═══ GIVEN DATA
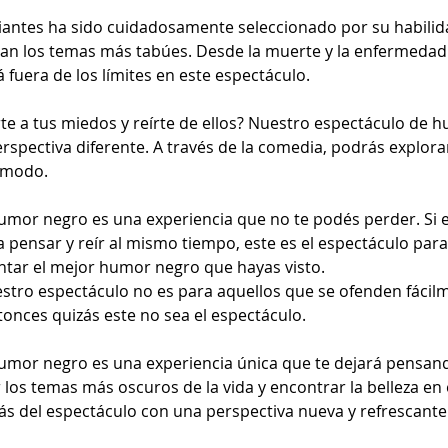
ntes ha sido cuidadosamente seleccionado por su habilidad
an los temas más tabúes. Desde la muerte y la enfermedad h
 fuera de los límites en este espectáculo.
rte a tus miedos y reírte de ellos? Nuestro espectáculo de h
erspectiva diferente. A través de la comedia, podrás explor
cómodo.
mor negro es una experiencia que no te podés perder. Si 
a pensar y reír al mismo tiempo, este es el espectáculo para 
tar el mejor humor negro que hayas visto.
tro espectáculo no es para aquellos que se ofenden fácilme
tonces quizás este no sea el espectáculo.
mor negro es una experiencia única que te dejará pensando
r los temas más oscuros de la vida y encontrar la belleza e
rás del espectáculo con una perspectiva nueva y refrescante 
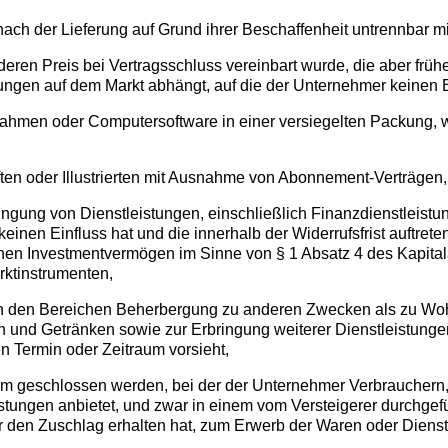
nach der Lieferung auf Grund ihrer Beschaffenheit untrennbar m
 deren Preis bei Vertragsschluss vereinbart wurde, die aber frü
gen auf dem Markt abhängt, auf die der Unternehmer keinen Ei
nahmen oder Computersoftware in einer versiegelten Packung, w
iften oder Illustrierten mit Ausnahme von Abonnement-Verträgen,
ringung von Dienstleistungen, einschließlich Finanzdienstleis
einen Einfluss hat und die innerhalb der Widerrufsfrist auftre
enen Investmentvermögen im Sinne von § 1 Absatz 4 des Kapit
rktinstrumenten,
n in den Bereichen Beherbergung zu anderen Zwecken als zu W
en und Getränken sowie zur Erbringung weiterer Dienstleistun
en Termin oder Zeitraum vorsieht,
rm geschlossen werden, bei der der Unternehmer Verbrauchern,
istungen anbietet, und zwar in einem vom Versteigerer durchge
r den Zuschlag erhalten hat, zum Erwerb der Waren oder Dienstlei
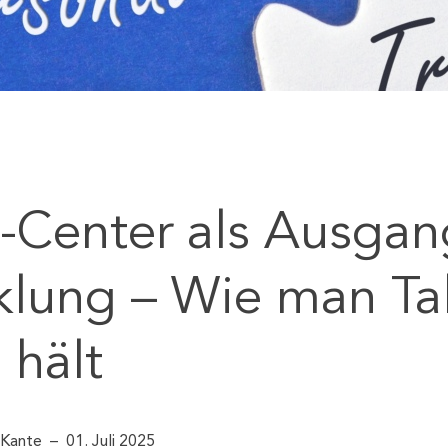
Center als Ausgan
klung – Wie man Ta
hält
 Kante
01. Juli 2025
══════
═══ GIVEN DATA
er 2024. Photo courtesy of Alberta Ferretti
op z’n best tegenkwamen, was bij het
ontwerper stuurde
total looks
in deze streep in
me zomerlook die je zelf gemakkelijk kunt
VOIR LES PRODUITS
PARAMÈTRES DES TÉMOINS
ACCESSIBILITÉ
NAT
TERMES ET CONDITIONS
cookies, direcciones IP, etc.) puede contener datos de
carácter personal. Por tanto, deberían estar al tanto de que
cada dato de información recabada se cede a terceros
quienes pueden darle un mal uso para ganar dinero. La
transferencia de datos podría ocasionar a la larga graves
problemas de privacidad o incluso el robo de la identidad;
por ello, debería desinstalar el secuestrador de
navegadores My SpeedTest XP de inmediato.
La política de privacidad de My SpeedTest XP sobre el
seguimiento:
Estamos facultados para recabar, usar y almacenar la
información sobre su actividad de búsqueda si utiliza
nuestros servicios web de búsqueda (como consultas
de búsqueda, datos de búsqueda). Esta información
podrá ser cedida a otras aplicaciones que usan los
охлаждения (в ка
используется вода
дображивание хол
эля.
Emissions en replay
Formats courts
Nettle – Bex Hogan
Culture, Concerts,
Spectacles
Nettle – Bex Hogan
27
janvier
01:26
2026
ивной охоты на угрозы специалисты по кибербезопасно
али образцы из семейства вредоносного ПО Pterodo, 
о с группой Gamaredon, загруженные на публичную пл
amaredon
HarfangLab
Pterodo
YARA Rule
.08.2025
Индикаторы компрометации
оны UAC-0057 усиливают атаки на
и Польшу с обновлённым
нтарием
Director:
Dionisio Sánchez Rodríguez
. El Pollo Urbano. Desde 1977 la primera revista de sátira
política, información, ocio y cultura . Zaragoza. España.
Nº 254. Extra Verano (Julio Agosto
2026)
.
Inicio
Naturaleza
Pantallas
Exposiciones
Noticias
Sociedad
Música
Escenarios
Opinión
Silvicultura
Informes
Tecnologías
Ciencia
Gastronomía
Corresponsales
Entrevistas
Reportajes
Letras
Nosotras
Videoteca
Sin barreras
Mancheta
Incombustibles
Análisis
══════
WORK REQUEST: Say how many lines of the data hold the string "negro". Reply with the number alone.

ANSWER TO THIS PROBLEM: 3